When I was there in April, we stayed in a 2 bedroom unit. They had a very rough winter weather wise and we're doing repairs on some of the Units, roofs, inside leaks etc, there were photos in the main office of the giant snow drifts all around the resort. The unit we were in was very nice, others were staying nearby but some units were not occupied because of the damage the winter storms caused. I would speak to the manager and get moved to a nicer unit, totally unacceptable for them to put you in that one.
Silentg


----------



## e.bram

We have been at Surfside in Falmouth this week. My wife said stove was a little dirty, everything else fine. I am sitting on the terrace now with a glass of white Merlot  watch and listening the waves breaking on the beach and the sun setting. nothing could be better. This morning I was doing the same with a cup of coffee watching the sun rise.


----------



## Glynda

*Problems at BG*

I would definitely complain to the manager about the unit.  We were in two bedroom one level units in May of 2014 and June of this year, 2015.  We didn't have the problems Joe describes, though the coffee maker was past needing to be replaced.  As for the wifi, we did not have problems.  Also, my husband has T-Mobile and I have Verizon.  Neither of us experienced problems while at Brewster Green.  We were in the units at the back along the golf course in the same area as the office.  We were on RCI weeks exchange. 

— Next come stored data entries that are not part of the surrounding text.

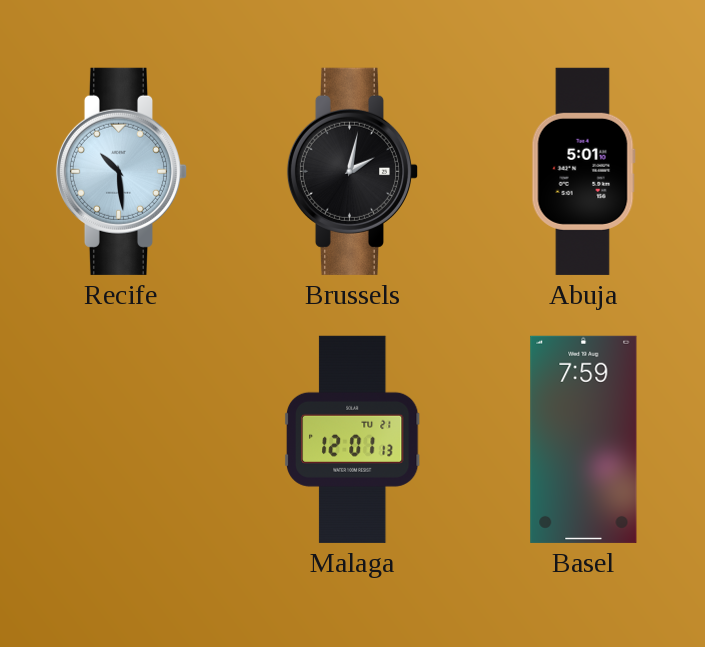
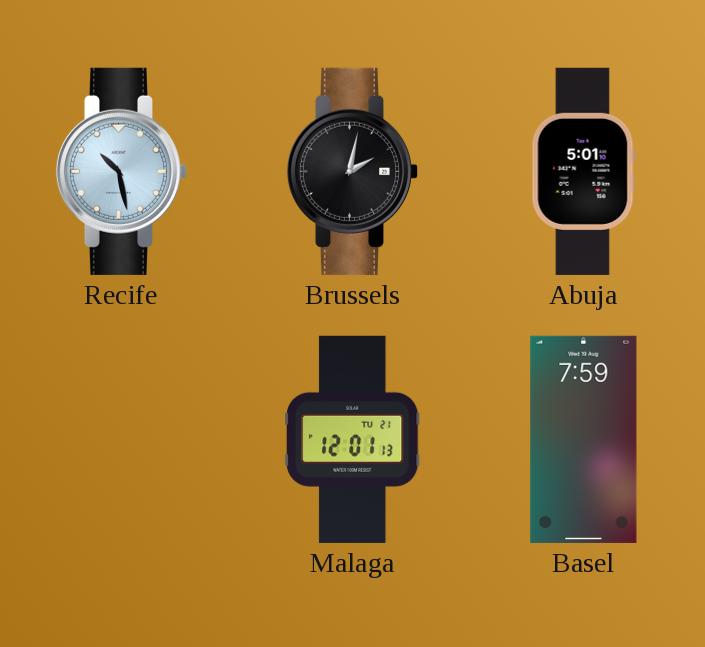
Recife: 10:29 -> 10:28
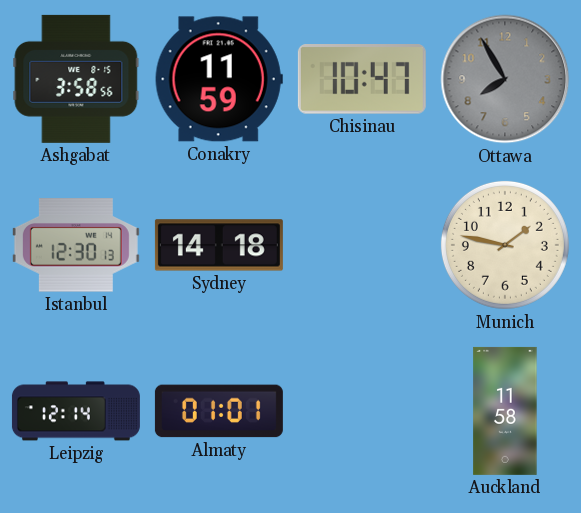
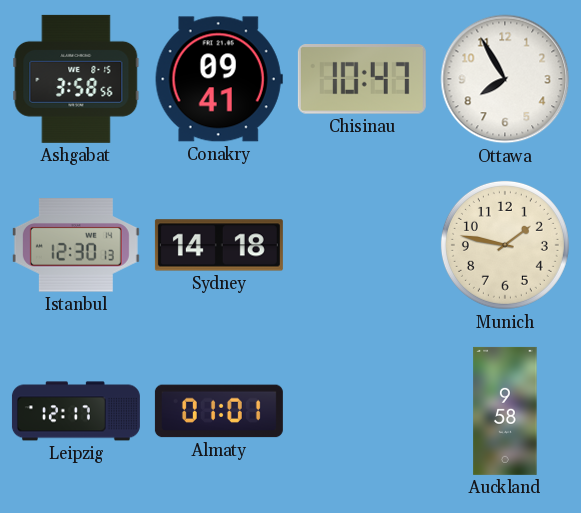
Conakry: 11:59 -> 09:41
Ottawa dial: grey -> white
Leipzig: 12:14 -> 12:17
Auckland: 11:58 -> 9:58
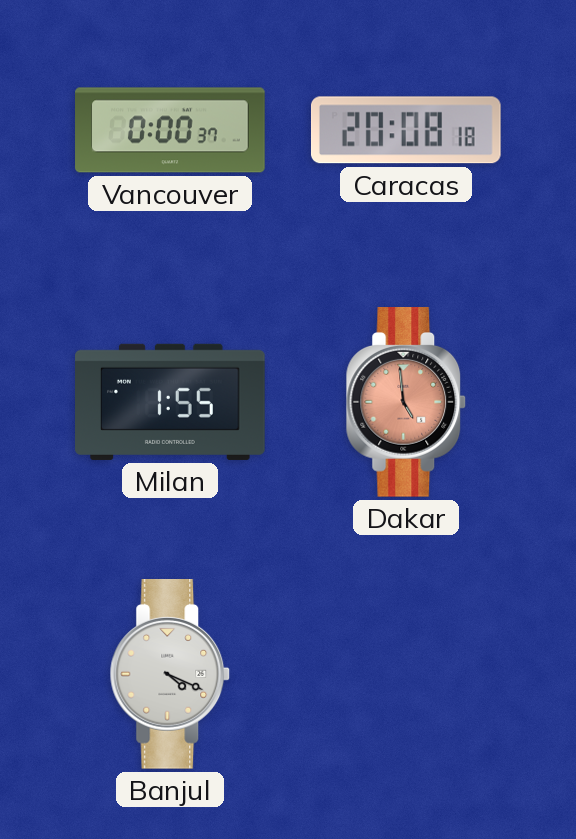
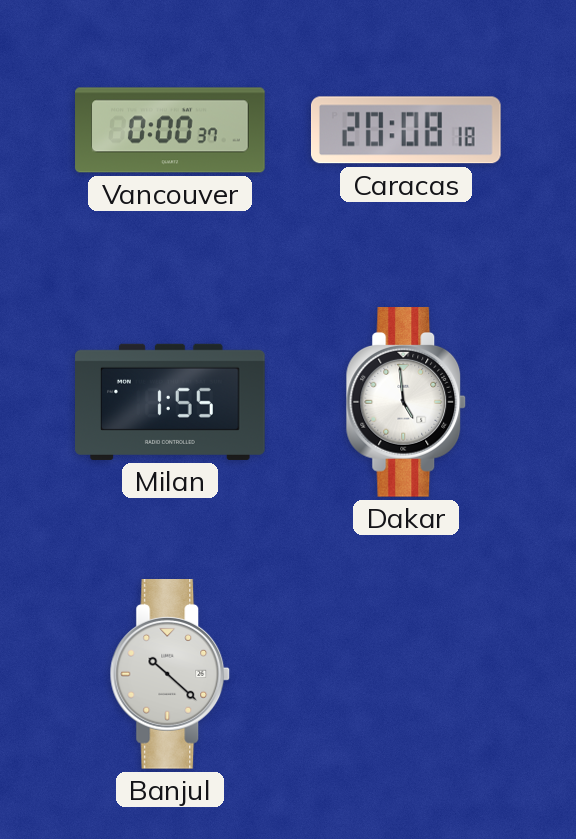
Dakar dial: salmon -> white
Banjul: 4:19 -> 10:22
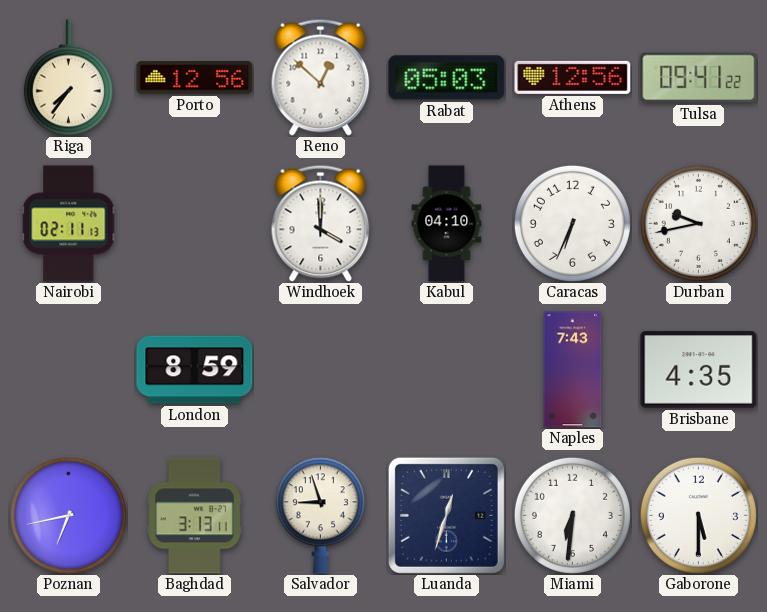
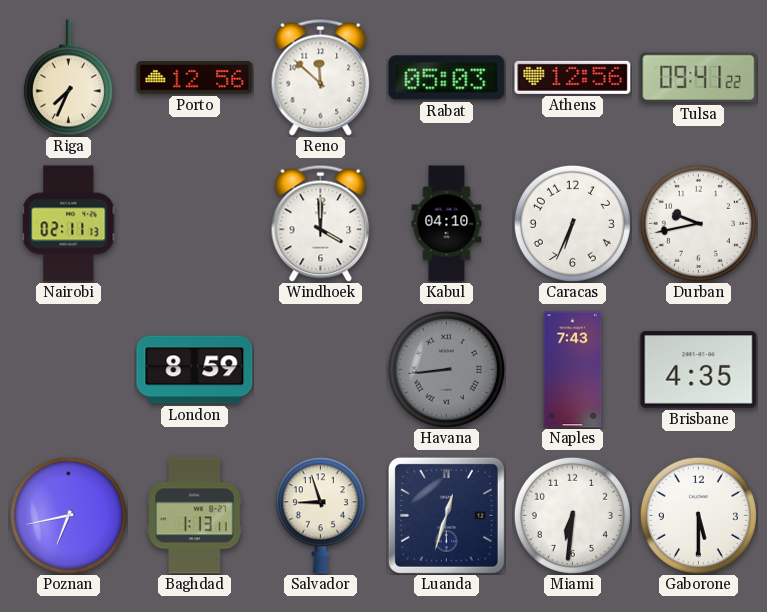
Riga: 7:36 -> 7:34
Reno: 12:52 -> 11:52
Havana: none -> 8:44
Baghdad: 3:13 -> 1:13
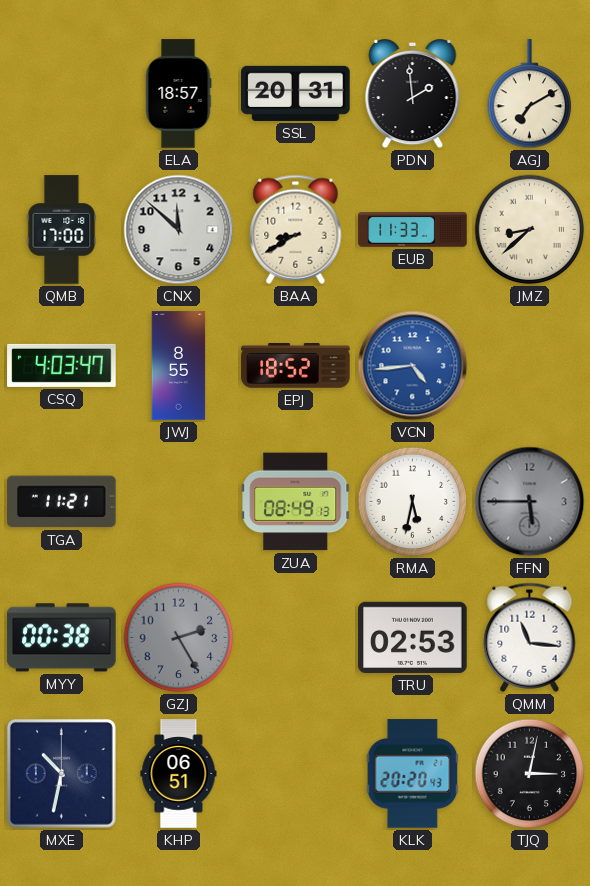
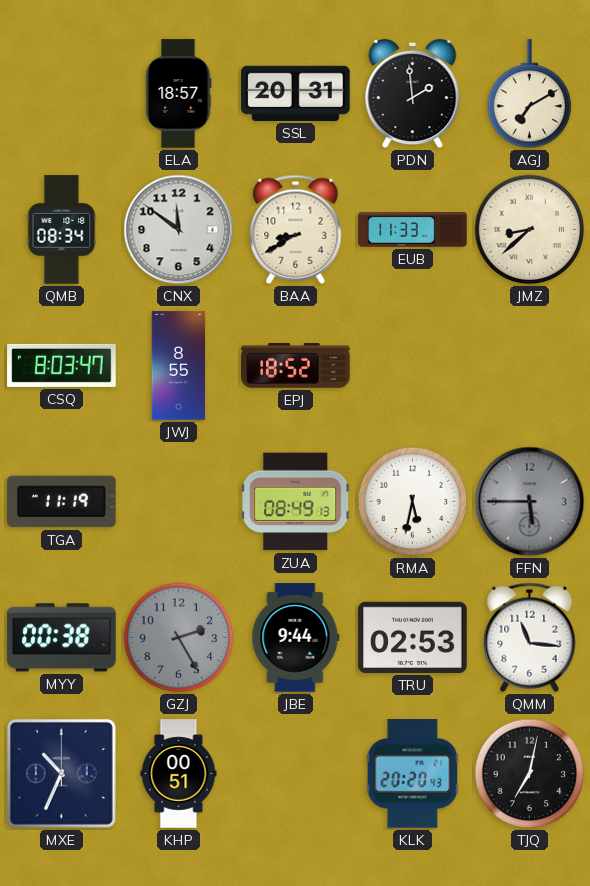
QMB: 17:00 -> 08:34
CNX: 11:52 -> 11:51
CSQ: 4:03 -> 8:03
VCN: 4:44 -> none
TGA: 11:21 -> 11:19
JBE: none -> 9:44
MXE: 10:32 -> 10:34
KHP: 06:51 -> 00:51
TJQ: 3:02 -> 7:02
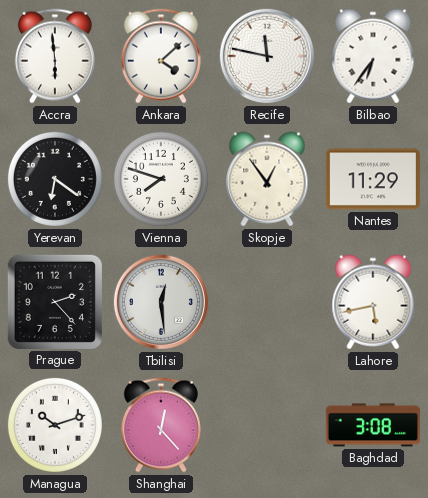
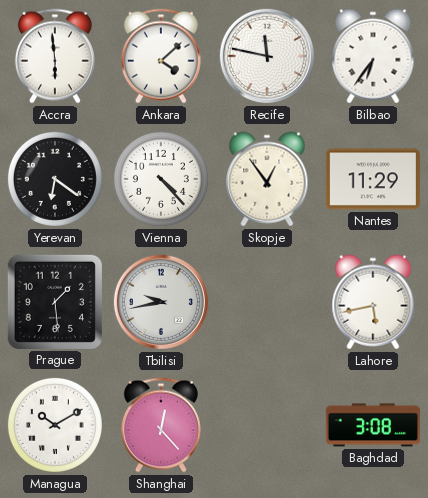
Vienna: 7:48 -> 4:23
Prague: 2:23 -> 1:29
Tbilisi: 12:29 -> 9:43
Managua: 10:12 -> 10:10
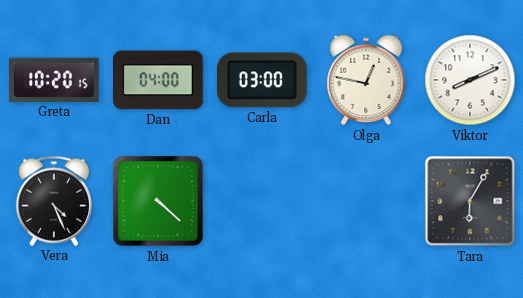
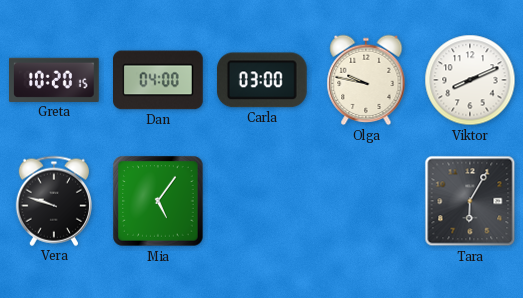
Olga: 12:47 -> 9:47
Vera: 4:26 -> 9:48
Mia: 4:22 -> 5:06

So sorry this is happening to you, Joe!


----------



## Joe33426

Glynda said:


> I would definitely complain to the manager about the unit.  We were in two bedroom one level units in May of 2014 and June of this year, 2015.  We didn't have the problems Joe describes, though the coffee maker was past needing to be replaced.  As for the wifi, we did not have problems.  Also, my husband has T-Mobile and I have Verizon.  Neither of us experienced problems while at Brewster Green.  We were in the units at the back along the golf course in the same area as the office.  We were on RCI weeks exchange.
> 
> So sorry this is happening to you, Joe!



Hi Glynda,

I definitely have mixed feelings about the resort.  We had a first good stay in 2014 and now this year not so much.  I think I will mention things to the manager when we check out.  I posted just in case someone searches for posts on the resort so that they know that units vary in condition.  

As far as the Internet and cell phone reception, I think this is very location dependent at the resort.  Both units we've stayed in here have very poor Internet and cellphone reception.  But both units are very far away from the office area.  

My sister actually lived on the same road as the resort for about 5 or 6 years and I've had her on my family share plan on both Verizon and T-mo and she's had poor reception on both services (across a variety of phones).  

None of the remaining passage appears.